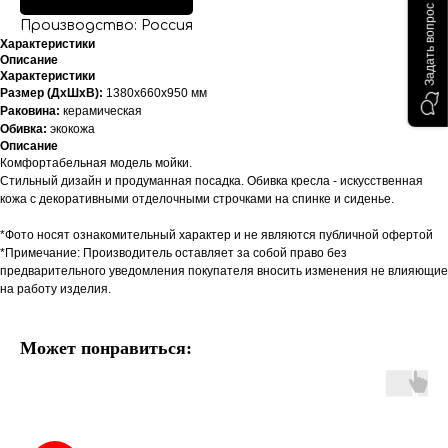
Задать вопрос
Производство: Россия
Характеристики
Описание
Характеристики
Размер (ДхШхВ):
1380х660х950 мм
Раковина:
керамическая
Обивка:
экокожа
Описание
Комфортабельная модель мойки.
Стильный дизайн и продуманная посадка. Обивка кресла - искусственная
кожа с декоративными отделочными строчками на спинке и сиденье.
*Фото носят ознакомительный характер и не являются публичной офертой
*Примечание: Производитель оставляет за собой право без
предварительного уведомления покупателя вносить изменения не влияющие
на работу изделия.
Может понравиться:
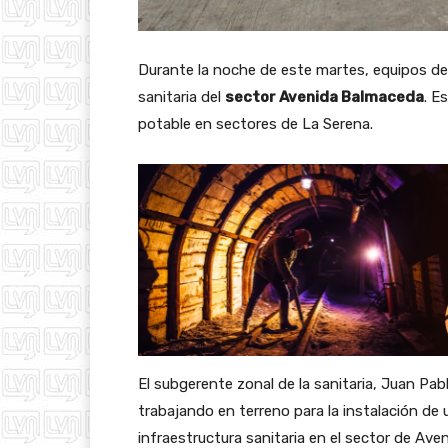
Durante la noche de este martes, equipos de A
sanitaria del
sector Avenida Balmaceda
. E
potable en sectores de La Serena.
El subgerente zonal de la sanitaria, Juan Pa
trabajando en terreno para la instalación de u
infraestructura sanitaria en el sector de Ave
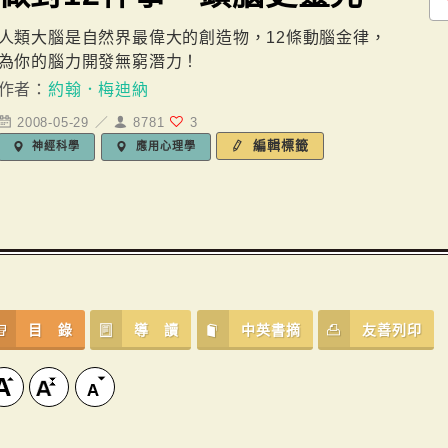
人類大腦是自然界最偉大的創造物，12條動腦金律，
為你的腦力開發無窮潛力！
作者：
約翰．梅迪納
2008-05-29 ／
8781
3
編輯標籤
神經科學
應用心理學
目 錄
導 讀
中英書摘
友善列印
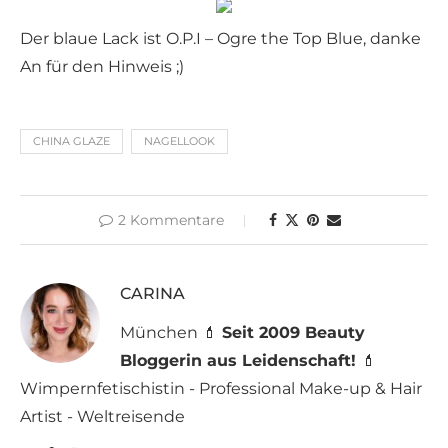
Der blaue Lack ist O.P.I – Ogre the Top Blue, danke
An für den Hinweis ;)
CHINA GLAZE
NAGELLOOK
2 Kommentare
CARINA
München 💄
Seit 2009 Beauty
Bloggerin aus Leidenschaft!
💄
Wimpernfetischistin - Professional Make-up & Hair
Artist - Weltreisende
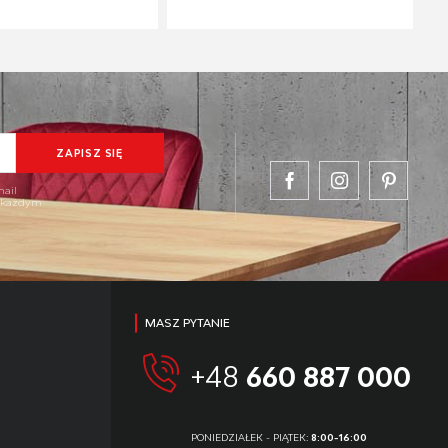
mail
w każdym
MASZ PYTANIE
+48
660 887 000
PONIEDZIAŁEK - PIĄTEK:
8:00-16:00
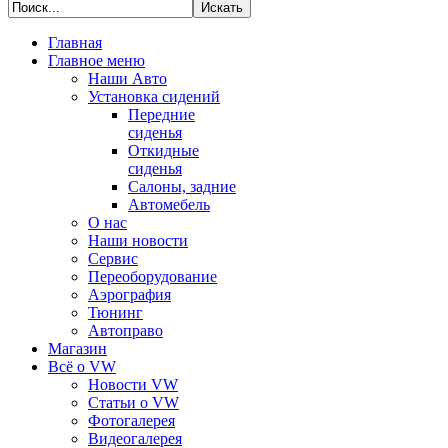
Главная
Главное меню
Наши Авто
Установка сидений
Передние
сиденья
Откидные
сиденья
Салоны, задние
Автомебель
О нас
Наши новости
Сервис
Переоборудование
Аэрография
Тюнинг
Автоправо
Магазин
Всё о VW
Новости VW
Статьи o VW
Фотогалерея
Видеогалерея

|---|

* _WORK ORDER_
Print the records above exactly as they stand, but leave out the pictures.

* _TASK RESPONSE_
Задать вопрос
Производство: Россия
Характеристики
Описание
Характеристики
Размер (ДхШхВ):
1380х660х950 мм
Раковина:
керамическая
Обивка:
экокожа
Описание
Комфортабельная модель мойки.
Стильный дизайн и продуманная посадка. Обивка кресла - искусственная
кожа с декоративными отделочными строчками на спинке и сиденье.
*Фото носят ознакомительный характер и не являются публичной офертой
*Примечание: Производитель оставляет за собой право без
предварительного уведомления покупателя вносить изменения не влияющие
на работу изделия.
Может понравиться:
Durante la noche de este martes, equipos de A
sanitaria del
sector Avenida Balmaceda
. E
potable en sectores de La Serena.
El subgerente zonal de la sanitaria, Juan Pa
trabajando en terreno para la instalación de u
infraestructura sanitaria en el sector de Ave
人類大腦是自然界最偉大的創造物，12條動腦金律，
為你的腦力開發無窮潛力！
作者：
約翰．梅迪納
2008-05-29 ／
8781
3
編輯標籤
神經科學
應用心理學
目 錄
導 讀
中英書摘
友善列印
Der blaue Lack ist O.P.I – Ogre the Top Blue, danke
An für den Hinweis ;)
CHINA GLAZE
NAGELLOOK
2 Kommentare
CARINA
München 💄
Seit 2009 Beauty
Bloggerin aus Leidenschaft!
💄
Wimpernfetischistin - Professional Make-up & Hair
Artist - Weltreisende
mail
w każdym
MASZ PYTANIE
+48
660 887 000
PONIEDZIAŁEK - PIĄTEK:
8:00-16:00
Главная
Главное меню
Наши Авто
Установка сидений
Передние
сиденья
Откидные
сиденья
Салоны, задние
Автомебель
О нас
Наши новости
Сервис
Переоборудование
Аэрография
Тюнинг
Автоправо
Магазин
Всё о VW
Новости VW
Статьи o VW
Фотогалерея
Видеогалерея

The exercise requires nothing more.